-- Entries supplied follows --

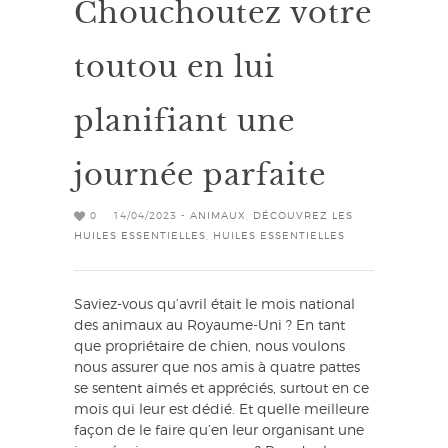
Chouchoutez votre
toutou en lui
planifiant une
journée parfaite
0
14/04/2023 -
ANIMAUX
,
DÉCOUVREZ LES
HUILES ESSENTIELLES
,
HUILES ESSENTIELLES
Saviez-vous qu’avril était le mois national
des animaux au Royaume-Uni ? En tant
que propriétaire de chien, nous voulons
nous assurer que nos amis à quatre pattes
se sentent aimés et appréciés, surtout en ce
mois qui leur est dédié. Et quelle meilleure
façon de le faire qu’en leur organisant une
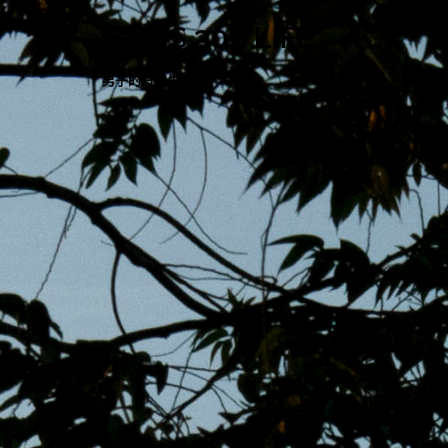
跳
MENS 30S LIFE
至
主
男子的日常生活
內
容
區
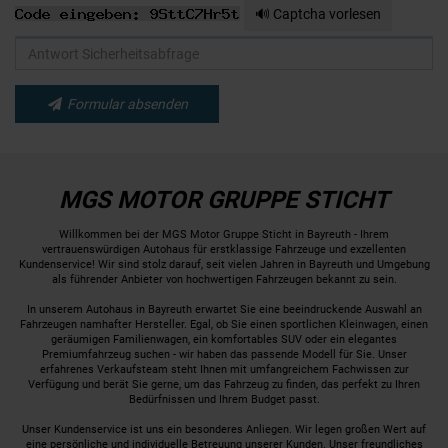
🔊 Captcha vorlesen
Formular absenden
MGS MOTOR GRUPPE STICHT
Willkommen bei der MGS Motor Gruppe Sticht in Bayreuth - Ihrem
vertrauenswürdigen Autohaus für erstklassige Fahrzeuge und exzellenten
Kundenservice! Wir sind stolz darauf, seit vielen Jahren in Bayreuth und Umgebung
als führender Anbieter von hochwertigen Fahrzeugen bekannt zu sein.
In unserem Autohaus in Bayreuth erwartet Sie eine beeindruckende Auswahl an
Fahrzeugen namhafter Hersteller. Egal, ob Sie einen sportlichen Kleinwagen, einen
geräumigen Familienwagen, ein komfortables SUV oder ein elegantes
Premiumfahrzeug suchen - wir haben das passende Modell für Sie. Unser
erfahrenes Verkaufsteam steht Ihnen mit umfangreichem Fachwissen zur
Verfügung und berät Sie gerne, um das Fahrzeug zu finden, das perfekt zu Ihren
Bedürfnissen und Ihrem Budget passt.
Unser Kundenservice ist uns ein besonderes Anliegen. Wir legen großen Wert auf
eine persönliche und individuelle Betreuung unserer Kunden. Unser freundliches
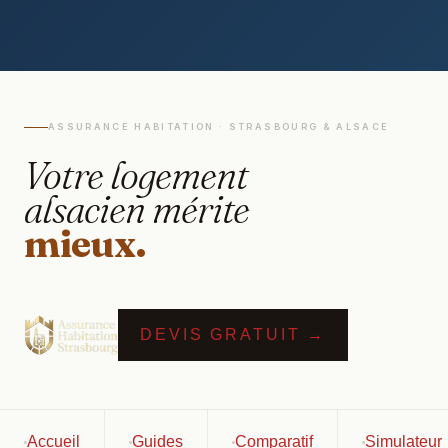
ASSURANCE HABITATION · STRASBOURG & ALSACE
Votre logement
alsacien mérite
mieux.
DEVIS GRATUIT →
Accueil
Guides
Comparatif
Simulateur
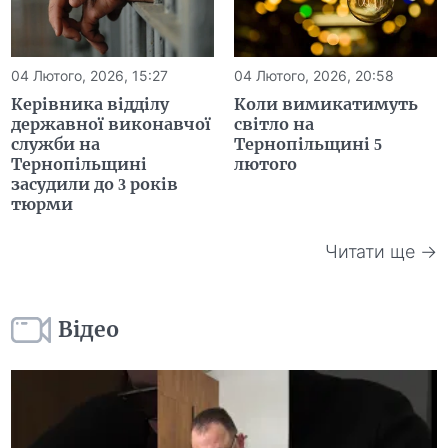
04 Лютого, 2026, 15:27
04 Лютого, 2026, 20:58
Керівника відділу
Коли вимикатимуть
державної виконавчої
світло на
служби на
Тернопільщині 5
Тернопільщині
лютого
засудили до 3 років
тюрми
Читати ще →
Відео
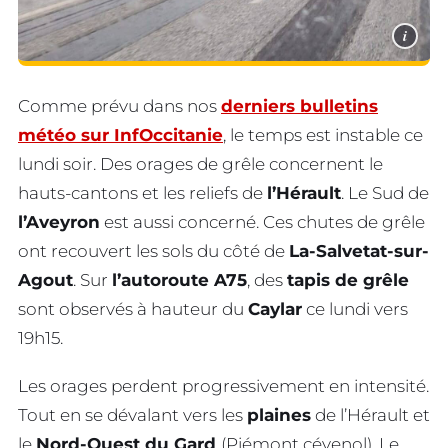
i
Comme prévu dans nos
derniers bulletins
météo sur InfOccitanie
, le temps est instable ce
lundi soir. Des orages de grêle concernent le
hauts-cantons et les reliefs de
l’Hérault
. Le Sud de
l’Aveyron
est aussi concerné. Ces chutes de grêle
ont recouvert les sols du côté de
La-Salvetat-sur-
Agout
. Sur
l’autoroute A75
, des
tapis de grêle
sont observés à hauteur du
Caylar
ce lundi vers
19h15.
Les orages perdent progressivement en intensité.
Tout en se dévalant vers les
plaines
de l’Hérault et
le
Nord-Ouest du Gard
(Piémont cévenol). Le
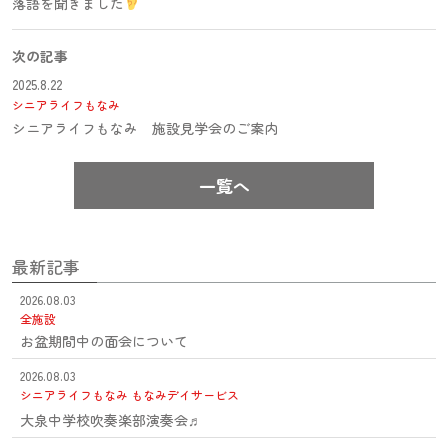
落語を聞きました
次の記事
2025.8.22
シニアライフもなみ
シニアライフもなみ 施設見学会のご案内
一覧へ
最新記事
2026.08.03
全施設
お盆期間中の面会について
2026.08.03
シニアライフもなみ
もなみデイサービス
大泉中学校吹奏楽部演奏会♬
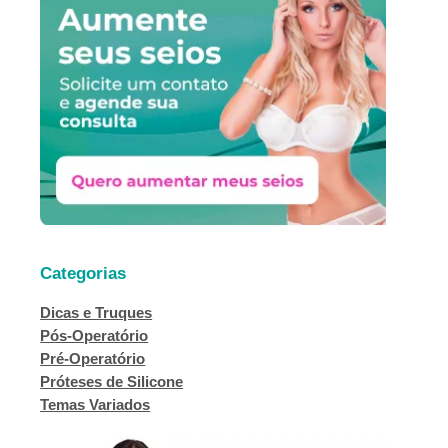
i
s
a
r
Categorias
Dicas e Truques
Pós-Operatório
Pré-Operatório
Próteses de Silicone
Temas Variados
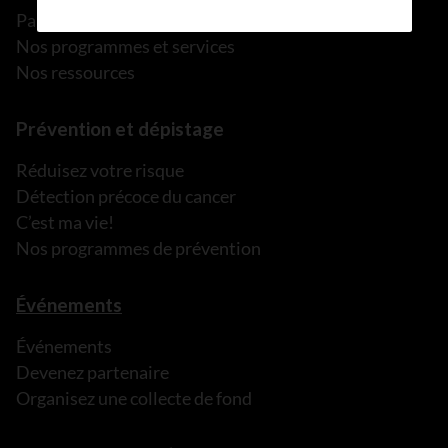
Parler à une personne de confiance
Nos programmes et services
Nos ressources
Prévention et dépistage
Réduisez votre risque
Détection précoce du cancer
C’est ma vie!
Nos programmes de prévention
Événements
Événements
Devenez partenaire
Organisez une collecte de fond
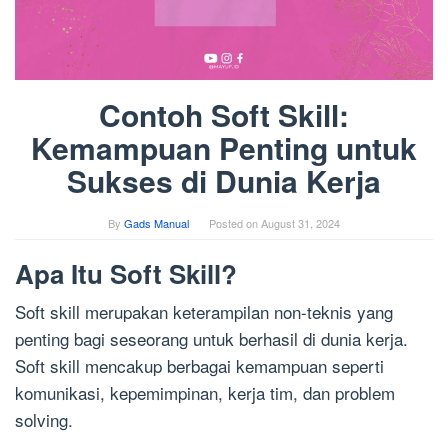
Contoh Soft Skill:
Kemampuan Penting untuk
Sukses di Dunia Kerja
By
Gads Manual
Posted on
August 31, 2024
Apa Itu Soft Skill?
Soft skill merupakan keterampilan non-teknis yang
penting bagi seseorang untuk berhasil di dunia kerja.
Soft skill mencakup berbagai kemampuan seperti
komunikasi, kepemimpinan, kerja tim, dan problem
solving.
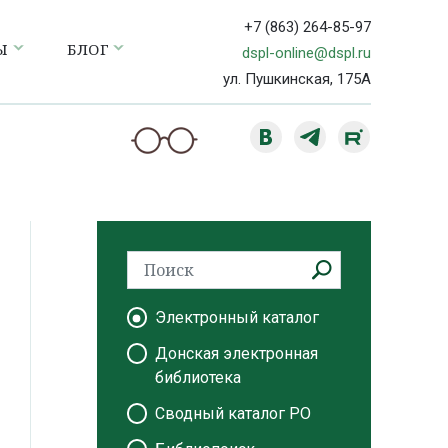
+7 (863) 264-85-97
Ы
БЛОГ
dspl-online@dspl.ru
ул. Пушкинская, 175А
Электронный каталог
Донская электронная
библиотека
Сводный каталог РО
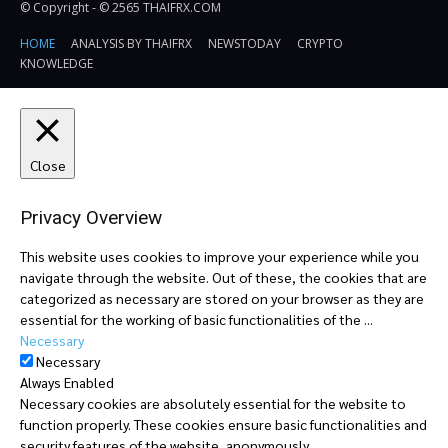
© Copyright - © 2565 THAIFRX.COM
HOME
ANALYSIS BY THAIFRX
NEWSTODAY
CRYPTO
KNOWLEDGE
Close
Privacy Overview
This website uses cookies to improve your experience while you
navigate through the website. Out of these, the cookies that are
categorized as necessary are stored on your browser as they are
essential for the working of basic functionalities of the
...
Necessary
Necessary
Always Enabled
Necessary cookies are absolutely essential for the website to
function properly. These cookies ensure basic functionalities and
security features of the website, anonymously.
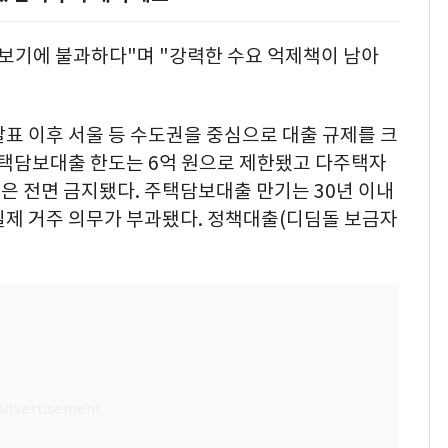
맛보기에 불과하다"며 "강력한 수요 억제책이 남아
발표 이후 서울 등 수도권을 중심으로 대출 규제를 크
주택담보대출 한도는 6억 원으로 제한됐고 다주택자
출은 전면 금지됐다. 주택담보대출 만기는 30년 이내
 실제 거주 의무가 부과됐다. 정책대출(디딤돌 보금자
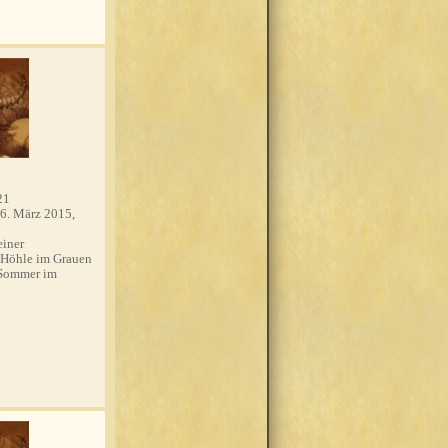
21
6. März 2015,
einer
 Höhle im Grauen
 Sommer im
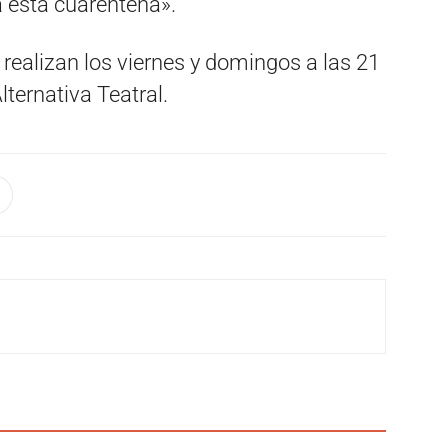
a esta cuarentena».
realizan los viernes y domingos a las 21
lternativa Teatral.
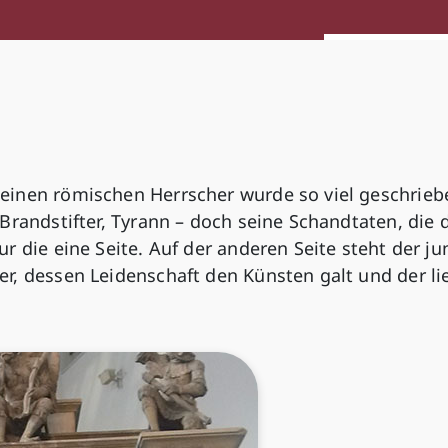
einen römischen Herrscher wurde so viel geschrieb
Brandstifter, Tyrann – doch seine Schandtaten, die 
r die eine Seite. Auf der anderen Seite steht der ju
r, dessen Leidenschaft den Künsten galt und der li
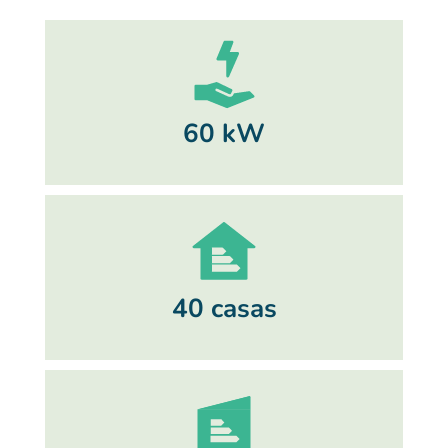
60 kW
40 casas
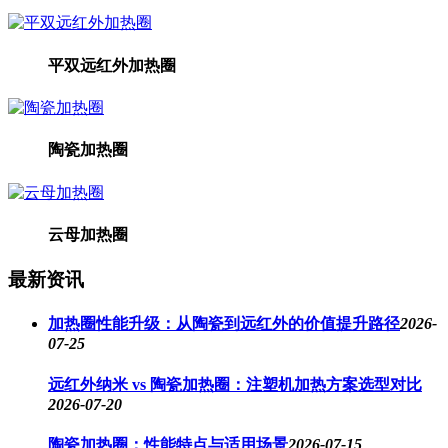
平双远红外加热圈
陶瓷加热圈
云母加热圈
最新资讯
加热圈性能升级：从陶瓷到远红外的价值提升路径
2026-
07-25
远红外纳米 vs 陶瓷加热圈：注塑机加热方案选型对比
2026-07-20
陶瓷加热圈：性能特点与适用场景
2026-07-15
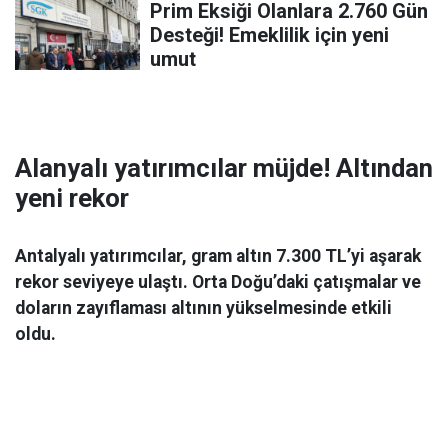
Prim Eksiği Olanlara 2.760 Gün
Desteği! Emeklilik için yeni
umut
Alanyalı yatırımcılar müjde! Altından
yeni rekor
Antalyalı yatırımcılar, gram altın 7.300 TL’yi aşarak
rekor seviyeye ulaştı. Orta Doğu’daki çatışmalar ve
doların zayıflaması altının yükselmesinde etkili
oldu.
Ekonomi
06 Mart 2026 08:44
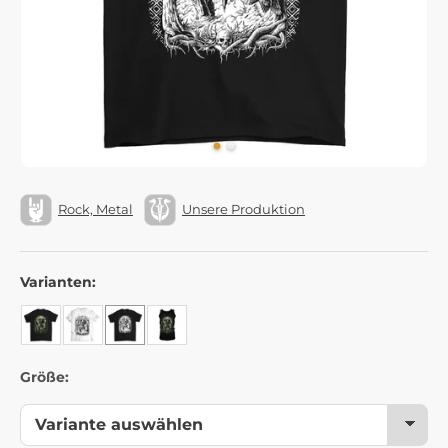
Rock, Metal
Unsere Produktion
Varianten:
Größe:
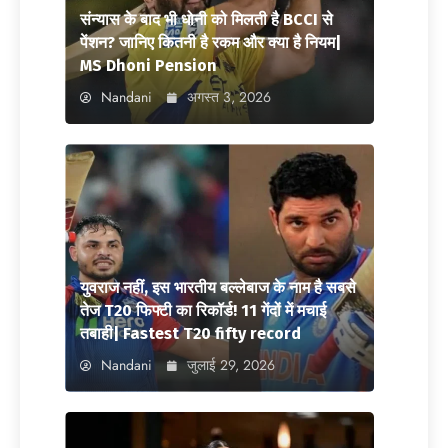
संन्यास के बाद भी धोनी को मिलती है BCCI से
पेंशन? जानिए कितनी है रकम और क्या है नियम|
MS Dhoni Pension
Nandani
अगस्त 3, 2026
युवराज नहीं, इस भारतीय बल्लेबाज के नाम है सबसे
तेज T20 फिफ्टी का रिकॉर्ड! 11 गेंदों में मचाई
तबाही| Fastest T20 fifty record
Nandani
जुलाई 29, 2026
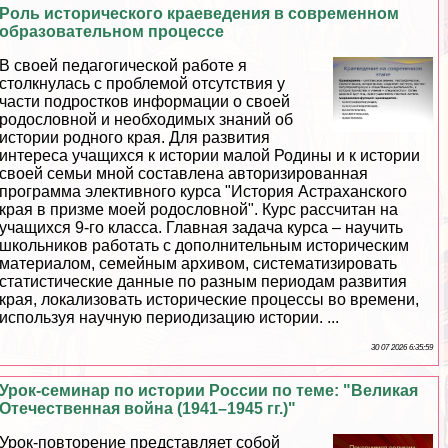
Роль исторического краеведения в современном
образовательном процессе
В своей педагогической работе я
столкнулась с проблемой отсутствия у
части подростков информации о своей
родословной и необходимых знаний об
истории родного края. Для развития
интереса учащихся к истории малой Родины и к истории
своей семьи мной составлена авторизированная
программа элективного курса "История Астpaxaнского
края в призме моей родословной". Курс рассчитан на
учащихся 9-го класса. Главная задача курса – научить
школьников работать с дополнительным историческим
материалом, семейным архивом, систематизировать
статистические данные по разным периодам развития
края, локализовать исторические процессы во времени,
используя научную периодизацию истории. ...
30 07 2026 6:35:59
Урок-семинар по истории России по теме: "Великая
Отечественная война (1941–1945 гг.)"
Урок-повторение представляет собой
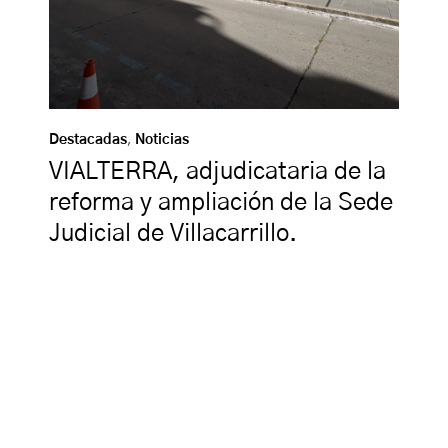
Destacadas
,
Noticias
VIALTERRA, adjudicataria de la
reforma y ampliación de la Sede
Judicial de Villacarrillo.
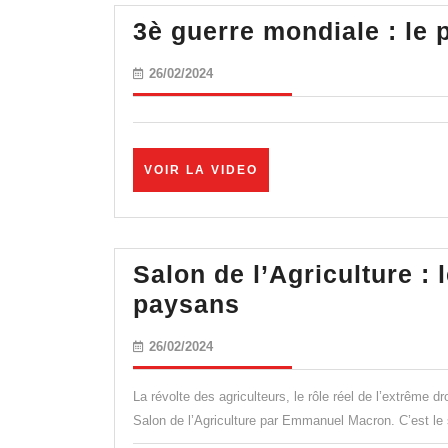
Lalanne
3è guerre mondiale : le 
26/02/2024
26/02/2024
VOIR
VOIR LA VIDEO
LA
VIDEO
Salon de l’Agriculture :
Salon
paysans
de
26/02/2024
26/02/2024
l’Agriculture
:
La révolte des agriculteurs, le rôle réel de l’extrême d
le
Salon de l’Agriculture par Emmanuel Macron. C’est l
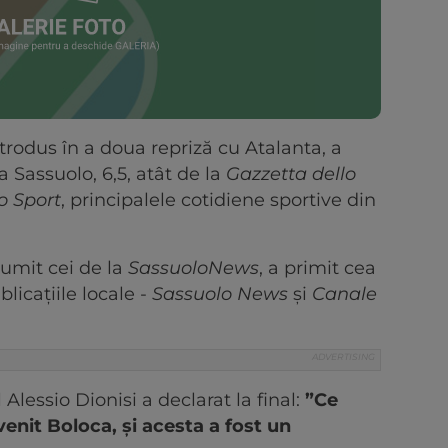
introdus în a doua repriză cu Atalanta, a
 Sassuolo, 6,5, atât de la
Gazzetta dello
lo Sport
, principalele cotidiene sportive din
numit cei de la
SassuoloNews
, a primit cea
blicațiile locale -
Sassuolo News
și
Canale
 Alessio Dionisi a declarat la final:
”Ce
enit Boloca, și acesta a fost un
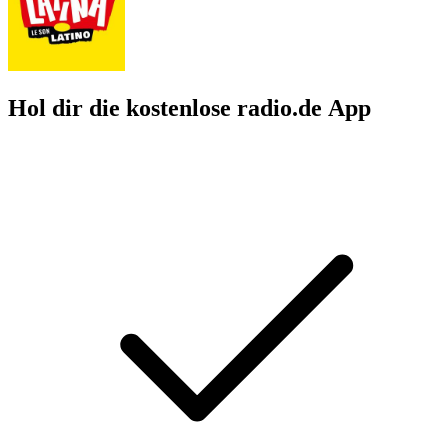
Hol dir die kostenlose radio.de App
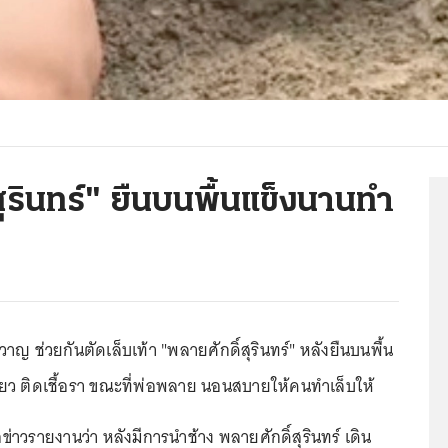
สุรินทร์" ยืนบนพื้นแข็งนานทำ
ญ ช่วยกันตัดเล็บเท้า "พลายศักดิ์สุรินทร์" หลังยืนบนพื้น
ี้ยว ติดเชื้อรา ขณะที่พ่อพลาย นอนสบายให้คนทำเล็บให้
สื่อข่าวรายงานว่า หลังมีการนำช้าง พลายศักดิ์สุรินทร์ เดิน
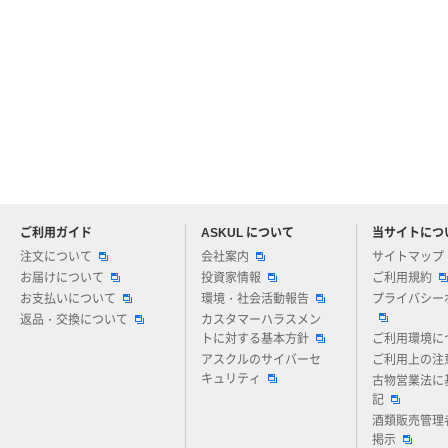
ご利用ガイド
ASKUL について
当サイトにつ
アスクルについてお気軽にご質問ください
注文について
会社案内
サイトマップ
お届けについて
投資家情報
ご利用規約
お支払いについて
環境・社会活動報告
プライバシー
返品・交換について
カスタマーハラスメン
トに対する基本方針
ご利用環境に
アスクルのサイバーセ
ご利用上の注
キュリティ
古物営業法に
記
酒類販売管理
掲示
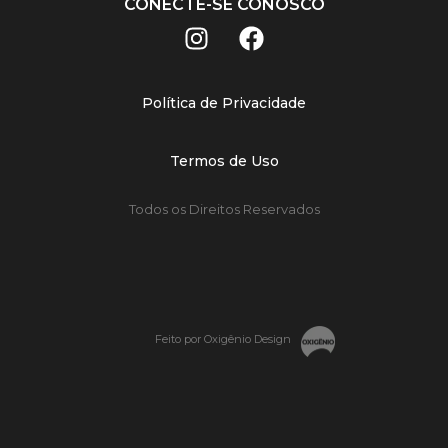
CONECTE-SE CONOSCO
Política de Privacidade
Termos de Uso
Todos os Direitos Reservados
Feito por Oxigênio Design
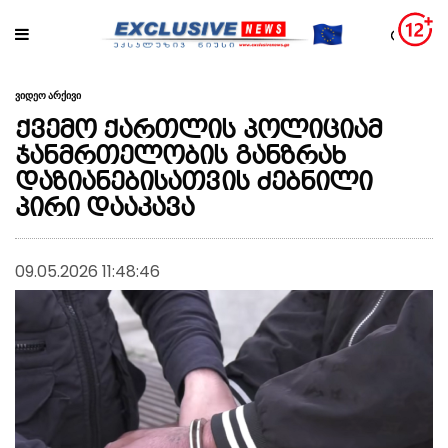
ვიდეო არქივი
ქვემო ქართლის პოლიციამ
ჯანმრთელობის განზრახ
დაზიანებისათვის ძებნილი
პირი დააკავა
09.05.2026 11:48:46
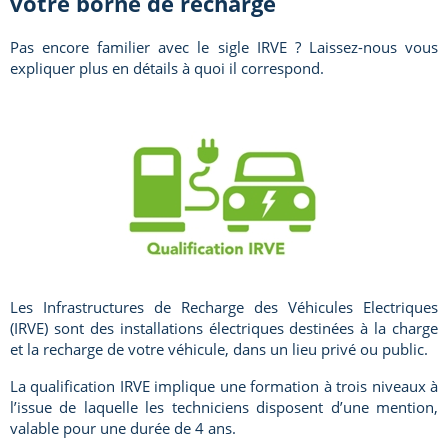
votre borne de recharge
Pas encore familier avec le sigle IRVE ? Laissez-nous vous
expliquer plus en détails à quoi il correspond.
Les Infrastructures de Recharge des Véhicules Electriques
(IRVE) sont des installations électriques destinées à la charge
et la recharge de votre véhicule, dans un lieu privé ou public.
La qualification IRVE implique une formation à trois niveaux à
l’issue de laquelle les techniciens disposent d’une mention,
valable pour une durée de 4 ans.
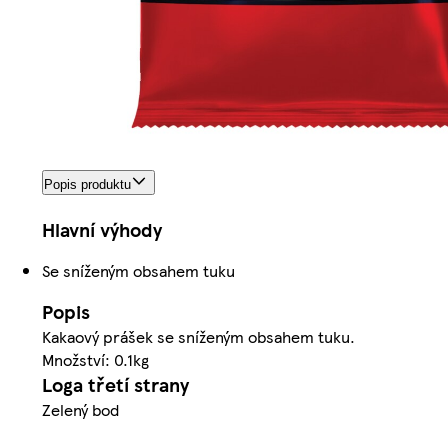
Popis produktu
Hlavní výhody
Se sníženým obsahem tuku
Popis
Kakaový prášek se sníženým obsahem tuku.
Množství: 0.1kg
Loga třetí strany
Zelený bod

-- Entries supplied concluded --

| Work task |
Begin at the line in the entries above that has "dspl-online@dspl.ru", stop after the line that has "Antalyalı yatırımcılar, gram", and output exactly those lines without pictures.

| Output for this exercise |
dspl-online@dspl.ru
ул. Пушкинская, 175А
Электронный каталог
Донская электронная
библиотека
Сводный каталог РО
© Copyright - © 2565 THAIFRX.COM
HOME
ANALYSIS BY THAIFRX
NEWSTODAY
CRYPTO
KNOWLEDGE
Close
Privacy Overview
This website uses cookies to improve your experience while you
navigate through the website. Out of these, the cookies that are
categorized as necessary are stored on your browser as they are
essential for the working of basic functionalities of the
...
Necessary
Necessary
Always Enabled
Necessary cookies are absolutely essential for the website to
function properly. These cookies ensure basic functionalities and
security features of the website, anonymously.
맛보기에 불과하다"며 "강력한 수요 억제책이 남아
발표 이후 서울 등 수도권을 중심으로 대출 규제를 크
주택담보대출 한도는 6억 원으로 제한됐고 다주택자
출은 전면 금지됐다. 주택담보대출 만기는 30년 이내
 실제 거주 의무가 부과됐다. 정책대출(디딤돌 보금자
21
6. März 2015,
einer
 Höhle im Grauen
 Sommer im
a esta cuarentena».
realizan los viernes y domingos a las 21
lternativa Teatral.
einen römischen Herrscher wurde so viel geschrieb
Brandstifter, Tyrann – doch seine Schandtaten, die 
r die eine Seite. Auf der anderen Seite steht der ju
r, dessen Leidenschaft den Künsten galt und der li
60 kW
40 casas
平双远红外加热圈
陶瓷加热圈
云母加热圈
最新资讯
加热圈性能升级：从陶瓷到远红外的价值提升路径
2026-
07-25
远红外纳米 vs 陶瓷加热圈：注塑机加热方案选型对比
2026-07-20
陶瓷加热圈：性能特点与适用场景
2026-07-15
Prim Eksiği Olanlara 2.760 Gün
Desteği! Emeklilik için yeni
umut
Alanyalı yatırımcılar müjde! Altından
yeni rekor
Antalyalı yatırımcılar, gram altın 7.300 TL’yi aşarak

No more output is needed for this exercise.